As for the drawbacks of circumcision in the African trials, there were but a few. Some of the more pleasant "side effects" of the procedure were enhanced sensitivity and sexual satisfaction -- finally, a randomized (if not blinded) trial putting to rest the question of sexual dysfunction. In fact, some of these trials found increased rates of unprotected sex and number of sexual contacts in the circumcised groups. The increases were marginal, but remember that they were observed in an experimental setting. Now that the benefits have been well-established, what if men got the mistaken notion that circumcision was completely protective against HIV, blunting the potential benefits? I doubt this will be much of an issue in pediatrics, as I can't imagine any parents encouraging their son to sow his wild oats simply because he had been circumcised.

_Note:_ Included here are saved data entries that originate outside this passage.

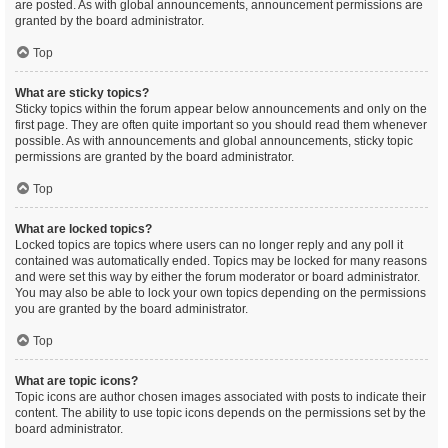
are posted. As with global announcements, announcement permissions are
granted by the board administrator.
Top
What are sticky topics?
Sticky topics within the forum appear below announcements and only on the
first page. They are often quite important so you should read them whenever
possible. As with announcements and global announcements, sticky topic
permissions are granted by the board administrator.
Top
What are locked topics?
Locked topics are topics where users can no longer reply and any poll it
contained was automatically ended. Topics may be locked for many reasons
and were set this way by either the forum moderator or board administrator.
You may also be able to lock your own topics depending on the permissions
you are granted by the board administrator.
Top
What are topic icons?
Topic icons are author chosen images associated with posts to indicate their
content. The ability to use topic icons depends on the permissions set by the
board administrator.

Whatever the studies show, most parents will probably still base their decisions on cultural and personal reasons. Rick and I had no discussions at all about the benefits and risks of the procedure. I deferred to my husband's wishes, and when it comes to circumcision, that seems to be the rule among the couples we know. In 1999, the American Academy of Pediatrics acknowledged the "potential medical benefits," but state that "these data are not sufficient to recommend routine neonatal circumcision." Some have argued that the AAP needs to advocate more strongly for circumcision, now that we have proof that it saves lives.
As for all you expecting, uncircumcised dads, maybe it's time to start a new family tradition.
*As a doctor, I know I should always use the correct anatomical term. I fear, though, that too many mentions of the P-word will result in hordes of perverts stumbling on to my blog via their search engines. (A lot of boys looking for "Girls Gone Wild" were no doubt disappointed to find themselves instead reading about cervical intraepithelial neoplasia.)